Business News for the Mississippi Delta

John McKay

Leading an economic charge through the Mississippi Manufacturers Association

By Jack Criss

John McKay is the president and CEO of the Jackson-based Mississippi Manufacturers Association (MMA), the largest and most influential voice for Mississippi manufacturers. The association represents thousands of manufacturers and related businesses across the state. 

Since taking over the helm in October of 2019 from his predecessor, Jay Moon, McKay has developed a strong reputation in his role by helping to develop and win passage of several significant legislative programs. He has led the fight to reduce or eliminate burdensome taxes, such as the inventory and franchise taxes and the sales tax on energy used by manufacturers. 

McKay also assisted in developing and passing major workforce development initiatives such as the Workforce Enhancement Act and the creation of the Mississippi Works Fund. Other significant legislative incentive packages supporting Mississippi companies, such as Ingalls Shipbuilding, Yokohama Tire, Viking, and Continental Tire were also made possible through McKay’s advocacy work through the MMA.

McKay who has been with the MMA since 2008, working in a number of capacities—including taxation lobbying to head of the government affairs division and executive vice-president—was born in Rankin County but is the son of Cleveland natives.

“My father, Bob, owned and operated McKay’s Cleaners in downtown Cleveland for twenty years and his father, my grandfather, was a police officer in Rosedale,” says McKay. “My mother was the former Marcello Long and all of my cousins are Sanders and Havens. So, yes, I spent a lot of time in Cleveland growing up and know the area well.”

McKay went on to graduate from Ole Miss before he and his wife actually left Mississippi for about six years to live in Charleston, South Carolina where McKay obtained his Masters Degree in Public Administration from the College of Charleston. However, after a brief stint in Sarasota, Florida working in county government, McKay and his family returned to the Jackson area in 2008 when he took the job with MMA. 

“I actually think Jay Moon hired me because I had the same Masters Degree that he held,” laughs McKay.

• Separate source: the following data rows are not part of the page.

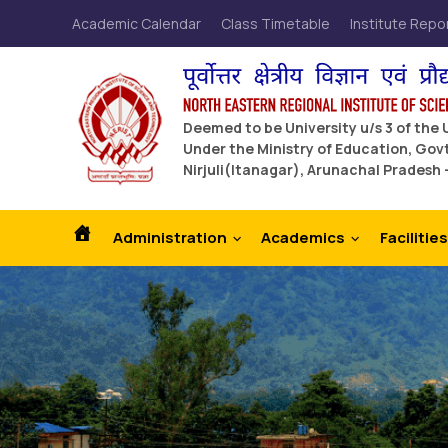
Academic Calendar
Class Timetable
Institute Repo
Deemed to be University u/s 3 of the
Under the Ministry of Education, Govt
Nirjuli(Itanagar), Arunachal Pradesh 
Administration
Academics
Facilities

Entering his fifth year as President and CEO, McKay says that Mississippi is growing in the manufacturing sector recently, but that sometimes a big announcement might be followed by a closing.

“That’s just the nature of manufacturing,” admits McKay, “but I think it’s a positive that this state is steady right now. The Sunbelt is starting to really explode and I believe we’re poised to focus on and take advantage of  that. I’ve had conversations with Governor Reeves and other political leaders about what I and the MMA can do to aid in the process.”

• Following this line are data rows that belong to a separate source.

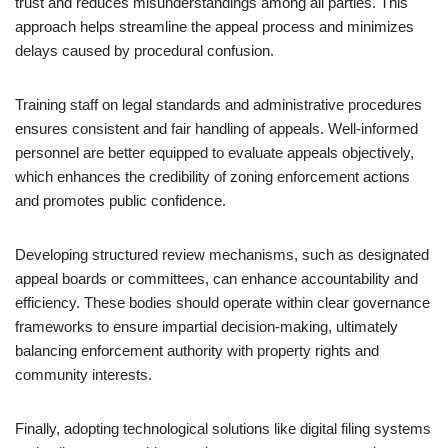
trust and reduces misunderstandings among all parties. This
approach helps streamline the appeal process and minimizes
delays caused by procedural confusion.
Training staff on legal standards and administrative procedures
ensures consistent and fair handling of appeals. Well-informed
personnel are better equipped to evaluate appeals objectively,
which enhances the credibility of zoning enforcement actions
and promotes public confidence.
Developing structured review mechanisms, such as designated
appeal boards or committees, can enhance accountability and
efficiency. These bodies should operate within clear governance
frameworks to ensure impartial decision-making, ultimately
balancing enforcement authority with property rights and
community interests.
Finally, adopting technological solutions like digital filing systems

McKay says that while the Marshall County battery facility announcement earlier this year was huge, he believes the recent Amazon project announced for Madison could be “transformational.”

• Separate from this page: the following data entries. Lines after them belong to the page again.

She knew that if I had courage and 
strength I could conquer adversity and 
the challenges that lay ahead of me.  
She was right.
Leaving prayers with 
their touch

“Not only is it an incredible win for Central Mississippi, I believe it will benefit the entire state because all of the training and infrastructure dynamics and ancillary jobs that will come from it are going to far-reaching and momentous,” says McKay. These benefits will extend into the Delta, as well. If anything, I think Governor Reeves might have possibly undersold how incredibly beneficial this project is.”

As for the Delta, McKay—who was also appointed by Governor Reeves to serve on the executive board of the state Workforce Investment Board—says that he works very closely with companies in the region and lauded the work of Jane Moss with Viking Range in Greenwood, MMA’s most recent Chairwoman. 

“Workforce is the top concern in the Delta and that’s what our members there always tell us,” says McKay. “I wish that we could get more training infrastructure in the area, which is not a knock on any of our partners in the Delta, let me be clear. The good news is that I’m seeing workforce training being addressed more strongly in that great part of our state and I hope more of it is added as we move forward. I, personally, have worked with Delta Council on transportation issues in the past, for instance,” he says. 

Since 1951, the Mississippi Manufacturers Association has been the clear and united voice and front for industry in the state and “it’s important that manufacturers in this state band together and form coalitions,” adds McKay. “There is little doubt that industry is the engine that powers Mississippi’s economy, and MMA is an unrelenting advocate in support of measures benefiting manufacturers—we act as their voice, if you will.”

MMA was also one of the driving forces behind the legislative creation of AccelerateMS in 2020 which McKay says is one of his proudest moments. “The effect that AccelerateMS has already had on workforce training during its short existence—and the effect it will continue to have over the next five to ten years—is nothing short of incredible.”

MMA remains vigilant and unrelenting in its efforts to eliminate an unfair, unnecessary or costly burden on the operations of the state’s manufacturing community, says McKay. 

“Practical, accurate and useful information is provided to our members through active committees, seminars, workshops, regular publications and the website, addressing key areas of interest to them,” he says. “I would urge any Delta manufacturers that are not members of MMA to join us soon. That’s not a sales pitch, either. We help make the case for industry to policymakers while they’re busy working, producing, and creating jobs. That’s our job.”